Mashpee Wampanoags Choose Taunton for Prospective Casino
So Taunton it is. After months of searching, with rumors of deals in Bridgewater, Raynham, Plymouth, and just about everywhere in between, the Mashpee Wampanaog tribe has settled on a parcel of land for its prospective casino by the intersection of routes 24 and 140 in Taunton. Now the real fun begins. As I detailed in my story on the tribe in our December issue, three major challenges await.
First, the Mashpees must negotiate a compact with the governor, stipulating how much of the the tribe’s casino take will go to the state in taxes. While that deal will almost surely eventually get done, it likely won’t be easy. In Connecticut, Mohegan Sun and Foxwoods currently pay 25 percent of their slot revenue to the state. Though I have no inside knowledge on this, one would imagine the Mashpee would see that as a reasonable starting point for negotiations. But our casino bill here in Massachusetts calls for the non-Indian casinos operating in the state to pay a tax of 25 percent on all revenues. Closing the gap between those two figures won’t be easy.

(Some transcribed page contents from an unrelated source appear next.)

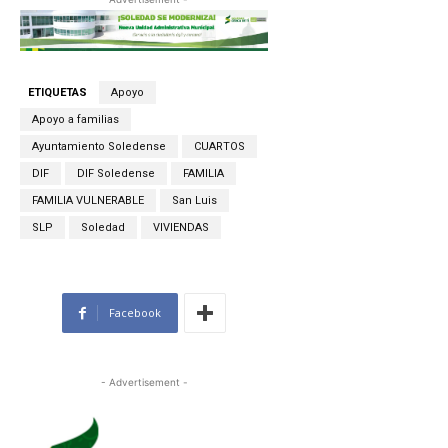
ETIQUETAS
Apoyo
Apoyo a familias
Ayuntamiento Soledense
CUARTOS
DIF
DIF Soledense
FAMILIA
FAMILIA VULNERABLE
San Luis
SLP
Soledad
VIVIENDAS
Facebook
- Advertisement -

Second, the Mashpee Wampanoags will have to win a host community referendum in Taunton. Chances are they will. Taunton needs the jobs, and the mayor is highly supportive. Still, as we’ve seen in Foxboro and East Boston, a spirited opposition group almost always pops up. Casinos are about as divisive a local issue as exists, and if you don’t believe it, you can go ask the people in Middleboro, where they’re still recovering from the rifts brought on by the Mashpee’s proposal to open a casino there five years ago.
And finally, the Mashpee Wampanoags must have their land in Taunton put into federal trust, or, in other words, designated as reservation land. Only once that’s done will they be able to operate their casino under the authority of Congress’s Indian Gaming Regulation Act. This is where things get really sticky. In 2oo9, the U.S. Supreme Court ruled in a case called Carcieri v. Salazar, deciding that the federal government did not have the authority to designate reservations for any tribe federally recognized after 1934.
Ordinarily, that would shut everything down. The Mashpees were formally recognized in 2007, which was just a few years after 1934. But, since the Carcieri ruling was based on a quirk of language from a 1934 law, the Obama administration’s Interior Department has shown a willingness to work around the Supreme Court’s decision. In 2010, the Interior Department granted the Cowlitz Tribe of Washington state a reservation, essentially saying that although the tribe was only formally recognized in 2000, they certainly existed as a tribe well before 1934 and, as a federally recognized one today, that’s good enough. The Mashpee Wampanoags, with their history stretching all the way back to the Mayflower, find themselves in a similar position.
But that hardly means getting their land into trust is a slam dunk. It depends on the whims of bureaucrats stretched from here to D.C. More ominously, Clark County, Wash., has filed suit against the federal government over the Cowlitz decision, and there’s a chance the case could make its way back to the US Supreme Court. That would give the justices the chance to say something akin to, Didn’t you hear us the first time?
Tribe chairman Cedric Cromwell indicated to me while I was working on that December story that, even if the tribe did not have its land into trust yet, there’s a chance he’d go ahead with construction of a casino, assuming things would work out. He also hinted that, worst comes to worst, there could be some workaround with the state allowing the Mashpees to open their casino without the land yet into trust. State officials were less than on board with that interpretation. This is all a long way of saying that uncertainties abound for the Mashpee Wampanoags. The tribe has its land deal with Taunton, but really, we’re just getting started.